Please return every record exactly as written, leaving out the pictures.
*** Opening DATA ***
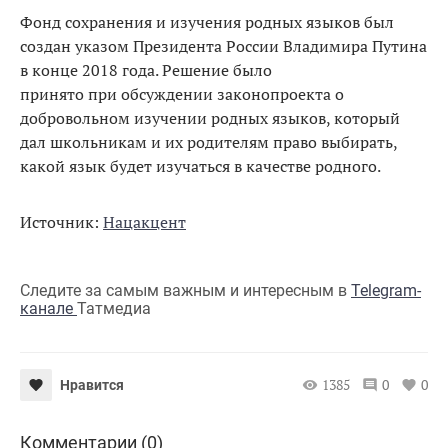
Фонд сохранения и изучения родных языков был
создан указом Президента России Владимира Путина
в конце 2018 года. Решение было
принято при обсуждении законопроекта о
добровольном изучении родных языков, который
дал школьникам и их родителям право выбирать,
какой язык будет изучаться в качестве родного.
Источник:
Нацакцент
Следите за самым важным и интересным в
Telegram-
канале
Татмедиа
1385
0
0
Нравится
Комментарии (0)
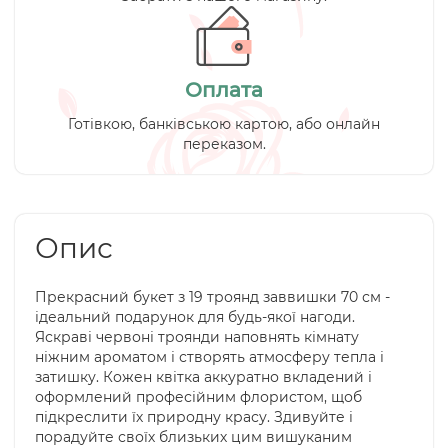
Оплата
Готівкою, банківською картою, або онлайн
переказом.
Опис
Прекрасний букет з 19 троянд заввишки 70 см -
ідеальний подарунок для будь-якої нагоди.
Яскраві червоні троянди наповнять кімнату
ніжним ароматом і створять атмосферу тепла і
затишку. Кожен квітка аккуратно вкладений і
оформлений професійним флористом, щоб
підкреслити їх природну красу. Здивуйте і
порадуйте своїх близьких цим вишуканим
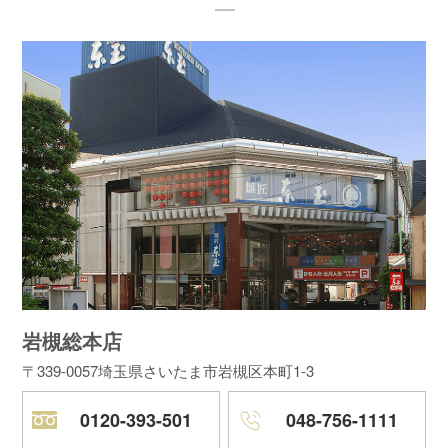
岩槻総本店
〒339-0057
埼玉県さいたま市岩槻区本町1-3
0120-393-501
048-756-1111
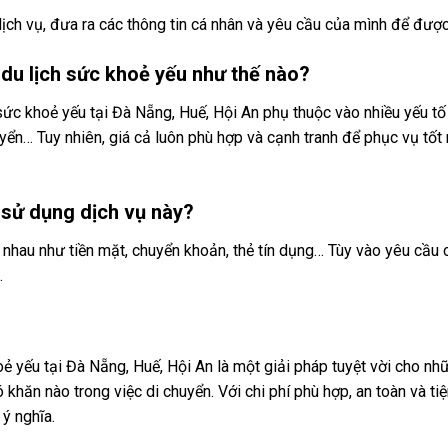
dịch vụ, đưa ra các thông tin cá nhân và yêu cầu của mình để được
h du lịch sức khoẻ yếu như thế nào?
 sức khoẻ yếu tại Đà Nẵng, Huế, Hội An phụ thuộc vào nhiều yếu tố
uyển… Tuy nhiên, giá cả luôn phù hợp và cạnh tranh để phục vụ tốt
i sử dụng dịch vụ này?
 nhau như tiền mặt, chuyển khoản, thẻ tín dụng… Tùy vào yêu cầu
.
oẻ yếu tại Đà Nẵng, Huế, Hội An là một giải pháp tuyệt vời cho nh
n nào trong việc di chuyển. Với chi phí phù hợp, an toàn và tiện
ý nghĩa.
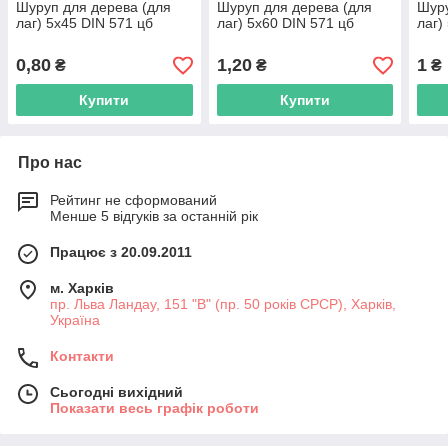
Шуруп для дерева (для
Шуруп для дерева (для
Шуру
лаг) 5х45 DIN 571 цб
лаг) 5х60 DIN 571 цб
лаг)
0,80
1,20
1
₴
₴
₴
Купити
Купити
Про нас
Рейтинг не сформований
Менше 5 відгуків за останній рік
Працює з 20.09.2011
м. Харків
пр. Льва Ландау, 151 "В" (пр. 50 років СРСР), Харків,
Україна
Контакти
Сьогодні вихідний
Показати весь графік роботи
*** Closing DATA ***
§ **EXERCISE RESPONSE**:
Фонд сохранения и изучения родных языков был
создан указом Президента России Владимира Путина
в конце 2018 года. Решение было
принято при обсуждении законопроекта о
добровольном изучении родных языков, который
дал школьникам и их родителям право выбирать,
какой язык будет изучаться в качестве родного.
Источник:
Нацакцент
Следите за самым важным и интересным в
Telegram-
канале
Татмедиа
1385
0
0
Нравится
Комментарии (0)
Оплата
Готівкою, банківською картою, або онлайн
переказом.
Опис
Прекрасний букет з 19 троянд заввишки 70 см -
ідеальний подарунок для будь-якої нагоди.
Яскраві червоні троянди наповнять кімнату
ніжним ароматом і створять атмосферу тепла і
затишку. Кожен квітка аккуратно вкладений і
оформлений професійним флористом, щоб
підкреслити їх природну красу. Здивуйте і
порадуйте своїх близьких цим вишуканим
岩槻総本店
〒339-0057
埼玉県さいたま市岩槻区本町1-3
0120-393-501
048-756-1111
dịch vụ, đưa ra các thông tin cá nhân và yêu cầu của mình để được
h du lịch sức khoẻ yếu như thế nào?
 sức khoẻ yếu tại Đà Nẵng, Huế, Hội An phụ thuộc vào nhiều yếu tố
uyển… Tuy nhiên, giá cả luôn phù hợp và cạnh tranh để phục vụ tốt
i sử dụng dịch vụ này?
 nhau như tiền mặt, chuyển khoản, thẻ tín dụng… Tùy vào yêu cầu
.
oẻ yếu tại Đà Nẵng, Huế, Hội An là một giải pháp tuyệt vời cho nh
n nào trong việc di chuyển. Với chi phí phù hợp, an toàn và tiện
ý nghĩa.
Шуруп для дерева (для
Шуруп для дерева (для
Шуру
лаг) 5х45 DIN 571 цб
лаг) 5х60 DIN 571 цб
лаг)
0,80
1,20
1
₴
₴
₴
Купити
Купити
Про нас
Рейтинг не сформований
Менше 5 відгуків за останній рік
Працює з 20.09.2011
м. Харків
пр. Льва Ландау, 151 "В" (пр. 50 років СРСР), Харків,
Україна
Контакти
Сьогодні вихідний
Показати весь графік роботи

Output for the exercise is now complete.